Go Multi Sensory With Hard C And Soft C Sounds
Nurture your students’ writing skills with a multi-sensory approach! Reinforce the hard C and soft C sounds of ‘c’ through tactile, visual activities: magnetic letters, and letter tiles on textured surfaces. Build learners’ vocabularies while they have fun with a word sort.
Have students listen for the different sounds and attach fluffy pom-poms next to images/words that contain soft ‘cs’ – an engaging way for them to hear the different sounds and see spelling patterns in words!
Utilize Dictation for Hard C and Soft C
Let’s give our learners a chance to show off what they know about hard and soft sound of <c>! Let them demonstrate their understanding of hard and soft sounds with an exciting dictation session. Dictation will also help teach the alphabetic principle.
Give your students the perfect opportunity to consolidate their learning by dictating 3-5 words made up of hard and soft c words. Once they’ve flexed their phonemic awareness muscles with the two sounds encourage them to complete an even bigger challenge – construct 1-2 sentences or phrases using the dictated word from the lesson.

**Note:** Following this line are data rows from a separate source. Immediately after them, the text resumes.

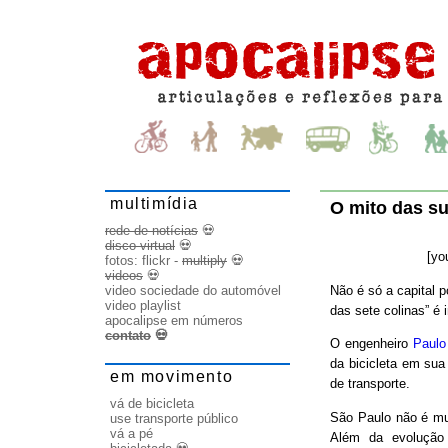
multimídia
O mito das s
rede de notícias
💀
disco virtual
💀
[yo
fotos:
flickr
-
multiply
💀
videos
💀
Não é só a capital p
video sociedade do automóvel
video playlist
das sete colinas” é i
apocalipse em números
contato
💀
O engenheiro
Paulo
da bicicleta em sua 
em movimento
de transporte.
vá de bicicleta
São Paulo não é mui
use transporte público
vá a pé
Além da evolução 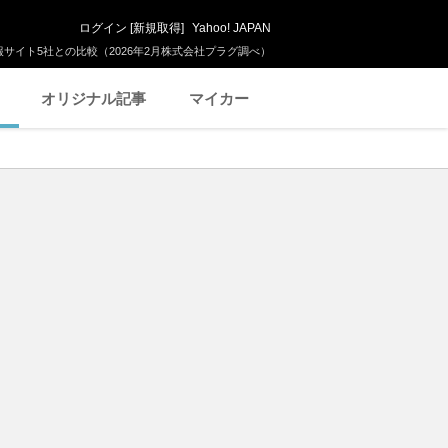
ログイン
[
新規取得
]
Yahoo! JAPAN
サイト5社との比較（2026年2月株式会社プラグ調べ）
オリジナル記事
マイカー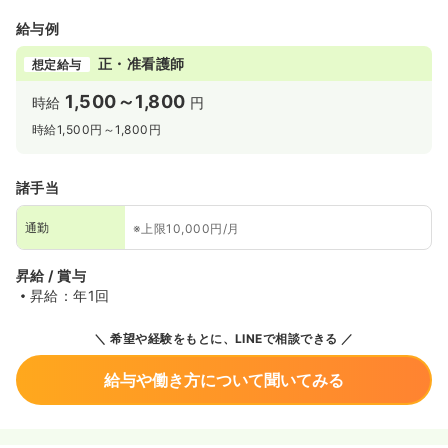
給与例
正・准看護師
想定給与
1,500～1,800
時給
円
時給1,500円～1,800円
諸手当
通勤
※上限10,000円/月
昇給 / 賞与
昇給：年1回
希望や経験をもとに、LINEで相談できる
給与や働き方について聞いてみる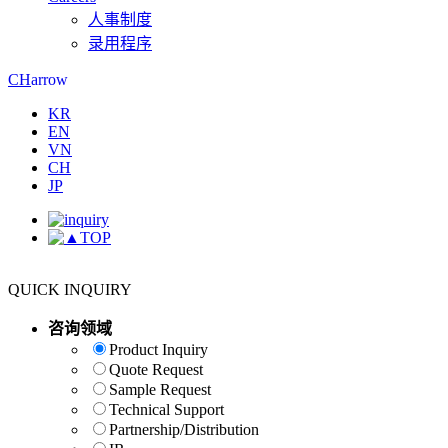
人事制度
录用程序
arrow
CH
KR
EN
VN
CH
JP
TOP
QUICK INQUIRY
咨询领域
Product Inquiry
Quote Request
Sample Request
Technical Support
Partnership/Distribution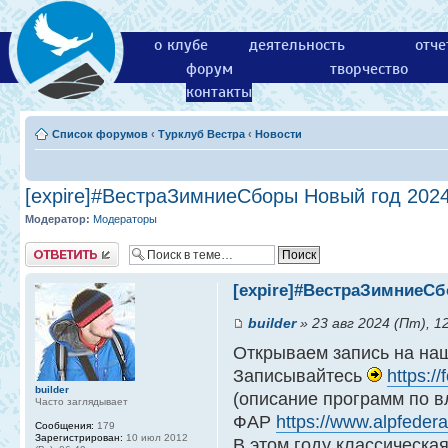
о клубе
деятельность
отче
форум
творчество
контакты
Список форумов
‹
Турклуб Вестра
‹
Новости
[expire]#ВестраЗимниеСборы Новый год 2024
Модератор:
Модераторы
Ответить
[expire]#ВестраЗимниеСб
builder
» 23 авг 2024 (Пт), 1
Открываем запись на на
Записывайтесь
https:
builder
(описание программ по вл
Часто заглядывает
ФАР
https://www.alpfedera
Сообщения:
179
Зарегистрирован:
10 июл 2012
В этом году классическа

To make sure everyone can participate, be sure not to include any tricky exceptions, and simply print the free download orthographic mapping template in the freebie library to help you get off on the right foot.
Teaching Hard and Soft C with Games
Students learn better when they are having fun. Looking for a fun way to practice some spelling and reading? Challenge them with our printable wordlist resources and several exciting games. Each right answer leads to rolling the dice making each experience different, so students can keep advancing on an interactive game board over multiple sessions – until they hit their goal of 20-100 points! Play “Go Fish”, “Memory” or “Word War” – it’s such an effective way to teach spelling patterns at school AND home without kids even realizing how much learning is going on. Plus if you have any other helpful ideas please leave us a comment below, your feedback is always valued!
With the range of resources and ideas mentioned above, you can now confidently help your students explore the wonderful world of words. Use hard and soft c to make learning fun with activities like picture sorts, orthographic mapping, multi-sensory approaches, dictation sessions, and games – we hope they inspire a love of language in your learners!
Happy Smart and Special Teaching! 🙂
Download Free Resources for Teaching Hard and Soft C
Q: What is the Spelling and Reading Rule Soft C?
A: The reading and spelling rule for soft c teaches that when the letter c is followed by a vowel, e, i, or y then the C says its soft sound for the letter /s/.
Q: What is the Spelling and Reading Rule Hard C?
A: When a <C> is followed by a vowel a, o, u, or any consonants the <C> says /K/.